Как-то мать с веником выскочила, когда Наталья слишком припозднилась и шаги ее выстукивали вровень с другими, потяжелее, — ясно, что не женскими. Мать не постеснялась кавалера, накричала на дочку, даже веником прошлась по спине. Все это для порядка, для приличия, чтоб люди видели, в какой строгости дочь содержится, чтоб никакой напраслины не вздумали навести. Не обсевок какой их Наталья — многих получше, долго ли девичье имя замарать, хотя бы из зависти.
По теперешнему своему безделью о многом передумал Филипп Трофимович. И в том, что дочь задержалась в девичестве, винил в первую очередь жену: слишком строга была. А зачем? Но так как и с себя вины не складывал — соглашался ведь, не спорил, — то и не упрекал жену, себя казнил. Раньше надо было думать, раньше надо было проявить дальнозоркость.
Вот Иринка проулковская.
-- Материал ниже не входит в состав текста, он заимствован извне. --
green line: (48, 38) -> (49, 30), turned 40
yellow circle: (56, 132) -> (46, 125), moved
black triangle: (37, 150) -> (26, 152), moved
Девка была — оторви да брось. Наташке водиться с ней запрещали. Каких только разговоров жена о ней не приносила. А жизнь у нее сложилась — дай бог всем так: муж непьющий, тракторист, заработки большие, детишек уже двое. Один — Колька-пузанок — скоро в школу пойдет. Все сплетни-разговоры давно забыты, и отец с матерью только радуются на счастье дочкино да с внуками нянчатся.
Бывало, Филипп Трофимович не очень уважительно на Иринкиного отца поглядывал, теперь же сам старается с ним не встречаться, сочувствия его, в котором чудится насмешка, не слышать. Может, зря он так на соседа, может, тот от чистого сердца жалеет Наташу, только все одно приятного нет, что дочь твоя жалость у людей вызывает.
Конечно, по прежним меркам Наташу можно считать перестарком. Да и теперь тоже, глядишь, сопливые девчонки, только нос подолом перестали вытирать, а уже замужем, с детьми нянчатся.
Наташа в кино или на артистов в клуб сходит, а так все дома да дома. Много ли дома высидишь? Только куда и пойти? На танцы в ее возрасте не ходят. Хоть и красивая, хоть и молодая с виду, а все-таки с пацанами не будешь отплясывать. К тому же — учительница.
Эх, дураки мужичье: такую невесту проглядели. И ласковая, и послушная. А уж опрятная — поискать. Другая на ее месте давно бы либо ведьмой, либо гуленой какой стала. С двумя-то стариками молодой девушке шутка ли жить…
Филипп Трофимович никому не говорил, даже жене, но как-то будто по делу — помочь сарай перестроить — позвал своего помощника. Знал, что он парень неженатый и хоть ростом не вышел, в остальном ничего: скромный, работящий, жену не обидит — не тот характер. Пройдет время, притрутся — и пара с Натальей не хуже других получится.
Филипп Трофимович работал на заводе в поселке за рекой. Работа кузнецкая нелегкая, но зато были у него и почет и уважение от начальства и от своего брата рабочего. Мечталось ему подготовить добрую замену на свое место, такого, чтоб люди потом его хорошим словом вспомнили, что позаботился о заводе, не просто так — взял да ушел.
Помощник — Геннадием его звали — толковый парень, выйдет из него замена. Серьезный, зря языком не болтает, к работе охоту имеет. Так что и породниться с ним не стыдно.